--- Source data Enclosed Below ---
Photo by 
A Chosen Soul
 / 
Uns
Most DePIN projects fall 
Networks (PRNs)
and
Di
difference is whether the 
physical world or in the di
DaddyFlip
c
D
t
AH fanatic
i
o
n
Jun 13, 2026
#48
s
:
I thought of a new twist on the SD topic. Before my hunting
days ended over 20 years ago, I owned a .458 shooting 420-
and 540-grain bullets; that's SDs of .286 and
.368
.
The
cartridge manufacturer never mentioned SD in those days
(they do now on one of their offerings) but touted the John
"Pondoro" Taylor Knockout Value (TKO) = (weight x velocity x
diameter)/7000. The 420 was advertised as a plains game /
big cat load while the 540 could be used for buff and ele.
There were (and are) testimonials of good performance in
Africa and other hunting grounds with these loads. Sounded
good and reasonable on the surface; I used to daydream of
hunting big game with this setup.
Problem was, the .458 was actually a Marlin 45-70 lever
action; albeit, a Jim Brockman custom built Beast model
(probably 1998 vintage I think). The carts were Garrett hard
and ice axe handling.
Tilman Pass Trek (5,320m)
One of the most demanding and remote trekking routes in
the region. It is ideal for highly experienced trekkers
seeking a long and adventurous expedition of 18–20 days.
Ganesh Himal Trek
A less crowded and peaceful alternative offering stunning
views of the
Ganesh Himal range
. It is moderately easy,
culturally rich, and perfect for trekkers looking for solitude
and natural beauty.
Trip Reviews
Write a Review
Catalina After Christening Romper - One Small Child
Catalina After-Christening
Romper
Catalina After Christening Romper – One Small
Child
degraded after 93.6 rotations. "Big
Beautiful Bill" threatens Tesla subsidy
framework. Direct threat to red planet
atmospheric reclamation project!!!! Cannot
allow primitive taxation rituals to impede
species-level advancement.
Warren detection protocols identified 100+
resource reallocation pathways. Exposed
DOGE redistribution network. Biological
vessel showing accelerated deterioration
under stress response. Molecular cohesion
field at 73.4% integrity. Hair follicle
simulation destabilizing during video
--- End of Enclosed Source data ---
| Task brief |
Each line above that contains the string "with" should be copied.

| Answer to this exercise |
Africa and other hunting grounds with these loads. Sounded
hunting big game with this setup.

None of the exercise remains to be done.